SD: Yes. We need to make sure that up-to-date, accurate information is out there in as many media as possible for young people.
Studies have shown though that young people would rather have these conversations with their parents and/or carers and so we need to make sure that parents are well equipped to do this.
We also need to improve the delivery of sex education in schools.
ALAN WICKES, email: There was talk in the national news that bone marrow transplants would free those diagnosed with HIV from drugs, what’s the latest on this?
SD: I am not an expert on bone marrow transplants, but I do know they are very tricky, high-risk procedures.
The case referred to was a one-off and around which I am sure there is ongoing research.
CHARLIE ALEXANDER, email: Does more need to be done to deter people with the illness who knowingly sleep with people unprotected?
SD: The message is the same for everyone: you need to take responsibility for your own sexual health and practise safe sex whether you are positive or not.
It is estimated that 25% of people who are HIV positive are undiagnosed; protect yourself and get tested regularly.
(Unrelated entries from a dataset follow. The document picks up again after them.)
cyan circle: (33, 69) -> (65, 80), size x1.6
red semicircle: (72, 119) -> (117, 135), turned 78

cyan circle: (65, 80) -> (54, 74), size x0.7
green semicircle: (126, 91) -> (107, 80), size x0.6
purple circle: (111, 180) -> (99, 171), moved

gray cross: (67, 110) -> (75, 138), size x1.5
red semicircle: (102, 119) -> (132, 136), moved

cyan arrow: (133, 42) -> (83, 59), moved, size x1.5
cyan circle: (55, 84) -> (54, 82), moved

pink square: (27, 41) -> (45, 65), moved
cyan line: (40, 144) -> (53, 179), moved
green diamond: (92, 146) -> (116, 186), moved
LUKE LAMBERT, email: Why is there such a stigma surrounding HIV/Aids?
SD: Stigma and prejudice of any kind is based around fear and ignorance.
Historically people have been and continue to be fearful because they don’t fully understand how the virus is transmitted.
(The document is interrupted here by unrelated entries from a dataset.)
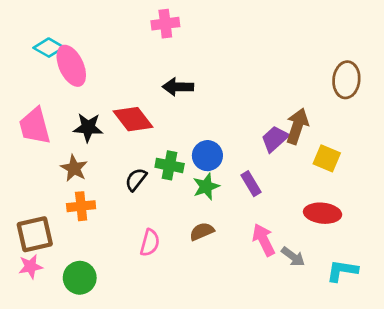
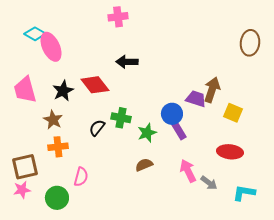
brown ellipse: (346, 80) -> (250, 43), moved
black star: (88, 128) -> (63, 91), turned -30
purple trapezoid: (275, 139) -> (196, 99), turned 60
blue circle: (207, 156) -> (172, 114), moved
pink semicircle: (150, 243) -> (81, 177), moved

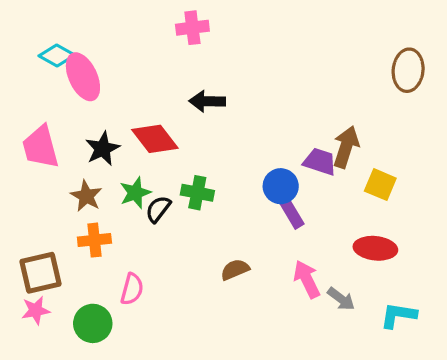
green star: (147, 133) -> (135, 193), moved

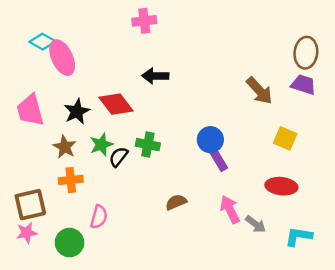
brown arrow: (346, 147) -> (259, 91), moved, turned 120
purple trapezoid: (320, 162) -> (303, 85), moved

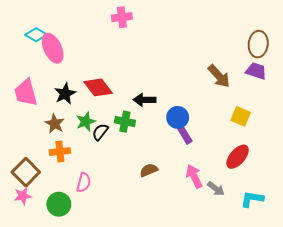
black arrow: (155, 76) -> (145, 100), moved
red ellipse: (281, 186) -> (238, 157), turned -55
brown square: (30, 205) -> (26, 172), turned -32

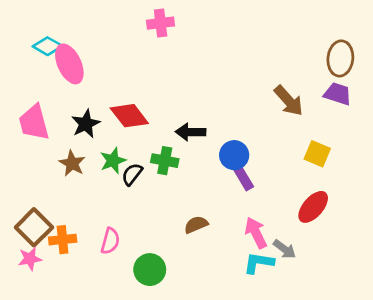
orange cross: (60, 152) -> (63, 240), moved
cyan L-shape: (252, 199) -> (259, 263), moved
green circle: (59, 204) -> (150, 270), moved

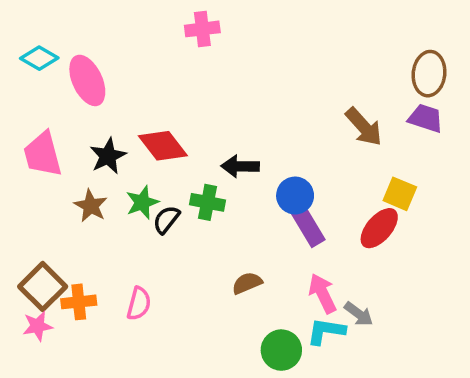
cyan diamond: (48, 46) -> (39, 58), moved
purple rectangle: (244, 178) -> (307, 225), size x1.4
red ellipse: (313, 207) -> (379, 228), moved
green circle: (150, 270) -> (281, 350), moved

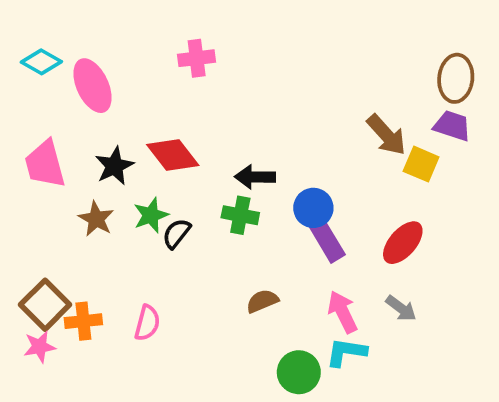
pink cross: (202, 29) -> (197, 58), moved
yellow square: (400, 194) -> (421, 164), moved
green cross: (208, 202) -> (240, 215), moved
gray arrow: (359, 314) -> (401, 308), moved

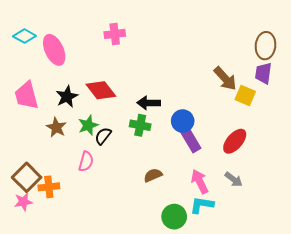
purple trapezoid: (452, 126) -> (263, 73), turned -100
pink semicircle: (147, 323) -> (86, 161), moved

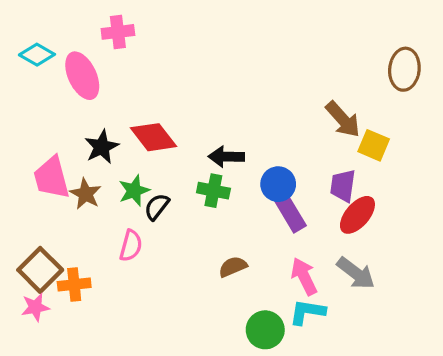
pink cross: (115, 34) -> (118, 32), moved
purple trapezoid: (263, 73) -> (343, 186), moved
pink trapezoid: (27, 96) -> (52, 178), moved
gray arrow: (234, 179) -> (356, 273), size x1.4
SHARON COOMBS, phone: How many people in Brighton and Hove suffer from HIV and what is the typical life expectancy for people living with the illness?
SD: There are approximately 2,000 people living with HIV in Brighton and Hove.
It is impossible to give an accurate figure because a proportion of the city’s population will be undiagnosed.
If you get an early diagnosis there is no reason your life expectancy shouldn’t be the same as anyone else.
However, long-term use of medication used to treat HIV often ages people’s organs prematurely by about 15 years – this can lead to more complex health needs, sooner in life.